Scope and Size: The client requested an arts campus with diverse program and a strong community focus. Site constraints included inaccessible grades, poor drainage, a functional municipal alleyway, and centuries of degradation and building ruins. Aimed at contributing to the city’s artistic renaissance, the client’s program requests included outdoor art galleries, a sculpture park dedicated to Detroit artist Charles McGee, play areas, outdoor F&B, events spaces, and a new skate park designed in collaboration with Tony Hawk. Existing buildings including the church, rectory, garage, and farmhouses were adaptively repurposed by multiple architectural groups into galleries, workshops, studios, and F&B spaces.

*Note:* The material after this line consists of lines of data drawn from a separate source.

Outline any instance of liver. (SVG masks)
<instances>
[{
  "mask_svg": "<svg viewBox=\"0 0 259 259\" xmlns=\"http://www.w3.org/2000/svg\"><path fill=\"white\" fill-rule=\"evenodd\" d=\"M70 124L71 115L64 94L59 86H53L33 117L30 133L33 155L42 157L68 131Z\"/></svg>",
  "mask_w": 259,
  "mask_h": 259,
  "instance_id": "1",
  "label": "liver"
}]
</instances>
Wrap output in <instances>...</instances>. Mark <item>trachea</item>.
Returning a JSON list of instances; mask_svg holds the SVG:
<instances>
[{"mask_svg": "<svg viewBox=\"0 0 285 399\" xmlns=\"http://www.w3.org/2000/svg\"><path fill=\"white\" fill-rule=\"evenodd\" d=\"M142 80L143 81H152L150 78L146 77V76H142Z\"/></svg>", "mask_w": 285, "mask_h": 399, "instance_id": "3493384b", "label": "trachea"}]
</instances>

Site and context: Given the neighborhood’s unique cultural legacy and an existing palimpsest of material degradation, the team researched the site, neighborhood, and community. Photos documented materials, plants, and structures, and on-site observations noted community activity. Soil analysis and geotech investigations revealed saturated soils and buried building ruins, which informed site layout and foundation design for large elements such as sculptures. The project ambition was not to wipe the slate clean, but instead to reveal and celebrate the identity of the site and integrate the new project with its surroundings.

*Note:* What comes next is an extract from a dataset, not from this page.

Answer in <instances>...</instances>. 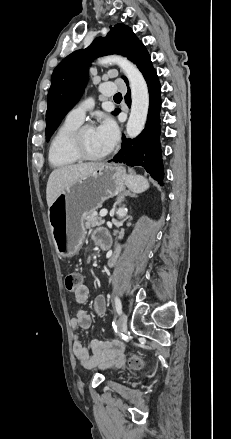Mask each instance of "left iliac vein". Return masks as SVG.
I'll use <instances>...</instances> for the list:
<instances>
[{"label": "left iliac vein", "instance_id": "left-iliac-vein-1", "mask_svg": "<svg viewBox=\"0 0 231 439\" xmlns=\"http://www.w3.org/2000/svg\"><path fill=\"white\" fill-rule=\"evenodd\" d=\"M127 327V316L126 314L123 312L120 314L119 320H118V329L121 332H125Z\"/></svg>", "mask_w": 231, "mask_h": 439}]
</instances>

Design Approach - Program and Accessibility: The design integrates diverse programmatic needs; creates a sense of discovery and play; harmonizes with the vast brick Romanesque church; and achieves critical site performance goals such as a high pervious-impervious ratio, ADA accessibility, and robust native planting. The site layout is conceived as an interlocking series of outdoor “rooms” hosting the wide variety of program. The plan composition is playfully inspired by the church’s architecture. In this way, spaces hint at apsoidal geometries, and adopt names such as ‘The Nave Alley’, the “Art Altars”, and “Father Forgive Me” dining area. The Nave is a municipal alleyway doubling as a neighborhood thoroughfare.Circulation is laid out to invite the broader neighborhood and create a sense of discovery.

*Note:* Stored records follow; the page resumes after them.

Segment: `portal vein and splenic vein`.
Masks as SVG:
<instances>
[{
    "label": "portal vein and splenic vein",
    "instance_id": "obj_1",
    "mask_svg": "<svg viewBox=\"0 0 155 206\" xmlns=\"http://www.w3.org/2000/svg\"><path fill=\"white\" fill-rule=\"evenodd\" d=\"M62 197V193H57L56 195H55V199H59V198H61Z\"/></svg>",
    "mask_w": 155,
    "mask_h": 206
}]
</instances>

Design Approach - Materials and Planting: Walking around the neighborhood, the team found great beauty in materials and textures. The design team chose to embrace the story of the site, celebrate the broken glass, brick, and decay, and explore an artful and sustainable approach to material reuse. To achieve drainage requirements, porous paving is used extensively. Bricks were salvaged from the church’s decaying nunnery, then crushed and integrated with the site's paving. Local recycled glass—tumbled and rounded—was used in the paving, paying homage to the church’s stained glass windows. The glass gravel is placed in the meditation loop, following the logic of a ROYGBIV color wheel, referencing the identity of the community as an arts hub. Wood was salvaged from local trees downed during storms. For the project, the team designed furniture, signage, and wayfinding, using the reclaimed wood, and working with a local fabricator, creating a unified material vocabulary.